Triennial Act 1640
- Parliament of England
- Long title: An Act for the preventing of inconveniencies happening by the long intermission of Parliaments.
- Citation: 16 Cha. 1. c. 1
- Territorial extent: England and Wales

Dates
- Royal assent: 16 February 1641
- Commencement: 3 November 1640
- Repealed: 16 March 1664

Other legislation
- Repealed by: Triennial Parliaments Act 1664;
- Relates to: Triennial Act 1694; Septennial Act 1715;

Status: Repealed

Text of statute as originally enacted

= Triennial Acts =

1641 Acts by the English Parliament

The Triennial Act 1640 (16 Cha. 1. c. 1), also known as the Dissolution Act, was an act passed on 15 February 1641, by the English Long Parliament, during the reign of King Charles I. The act required that Parliament meet for at least a fifty-day session once every three years. It was intended to prevent kings from ruling without Parliament, as Charles had done between 1629 and 1640. If the King failed to call Parliament, the act required the Lord Chancellor to issue the writs, and failing that, the House of Lords could assemble and issue writs for the election of the House of Commons. Clause 11 was unusual because it explicitly stated that this bill would receive royal assent before the end of the parliamentary session. At that time, bills did not customarily gain royal assent until after the end of the session. There was a risk that, if this Clause 11 had not been present, the Act might not have come into force until the next parliament.

In 1664, the 1640 Act was repealed by the Triennial Parliaments Act 1664 (16 Cha. 2. c. 1). Though this new Act maintained the requirement that a parliament be called at least once in three years, there was no mechanism to enforce this requirement. Thus, Charles II was able to rule for the last four years of his reign without calling a parliament.

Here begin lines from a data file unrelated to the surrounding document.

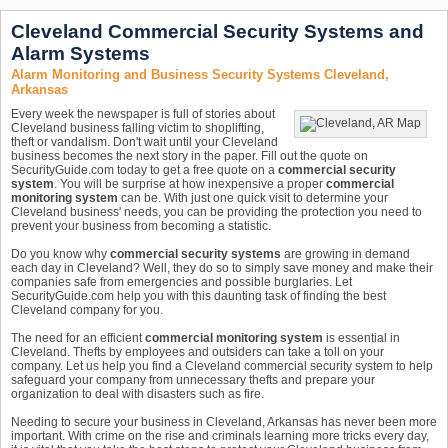
Cleveland Commercial Security Systems and
Alarm Systems
Alarm Monitoring and Business Security Systems Cleveland,
Arkansas
Every week the newspaper is full of stories about
Cleveland business falling victim to shoplifting,
theft or vandalism. Don't wait until your Cleveland
business becomes the next story in the paper. Fill out the quote on
SecurityGuide.com today to get a free quote on a
commercial security
system
. You will be surprise at how inexpensive a proper
commercial
monitoring system
can be. With just one quick visit to determine your
Cleveland business' needs, you can be providing the protection you need to
prevent your business from becoming a statistic.
Do you know why
commercial security systems
are growing in demand
each day in Cleveland? Well, they do so to simply save money and make their
companies safe from emergencies and possible burglaries. Let
SecurityGuide.com help you with this daunting task of finding the best
Cleveland company for you.
The need for an efficient
commercial monitoring system
is essential in
Cleveland. Thefts by employees and outsiders can take a toll on your
company. Let us help you find a Cleveland commercial security system to help
safeguard your company from unnecessary thefts and prepare your
organization to deal with disasters such as fire.
Needing to secure your business in Cleveland, Arkansas has never been more
important. With crime on the rise and criminals learning more tricks every day,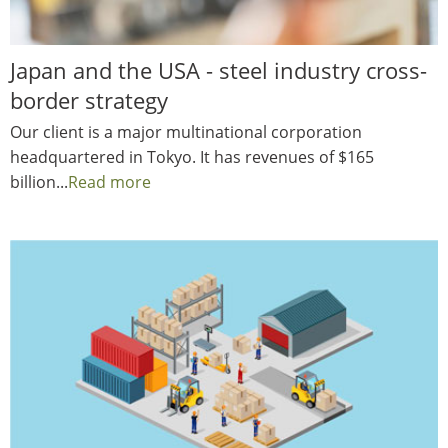
Japan and the USA - steel industry cross-
border strategy
Our client is a major multinational corporation
headquartered in Tokyo. It has revenues of $165
billion...
Read more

Under the Triennial Act 1694 (6 & 7 Will. & Mar. c. 2), also known as the Meeting of Parliament Act 1694, Parliament was to meet annually and general elections were to be held once every three years. The country thus remained in a state of what was said to be constant election fever (ten elections in twenty years) and loyalties among MPs were difficult to establish, which increased partisanship and rivalry in these Parliaments. This state of political instability is often known as the 'Rage of Party'.

In 1716, the Septennial Act 1715 (1 Geo. 1. St. 2. c. 38) took effect, under which a parliament could sit for up to seven years. This act ushered in a period of greater stability in British politics, with long-lasting parliaments and governments typical through much of the 18th century.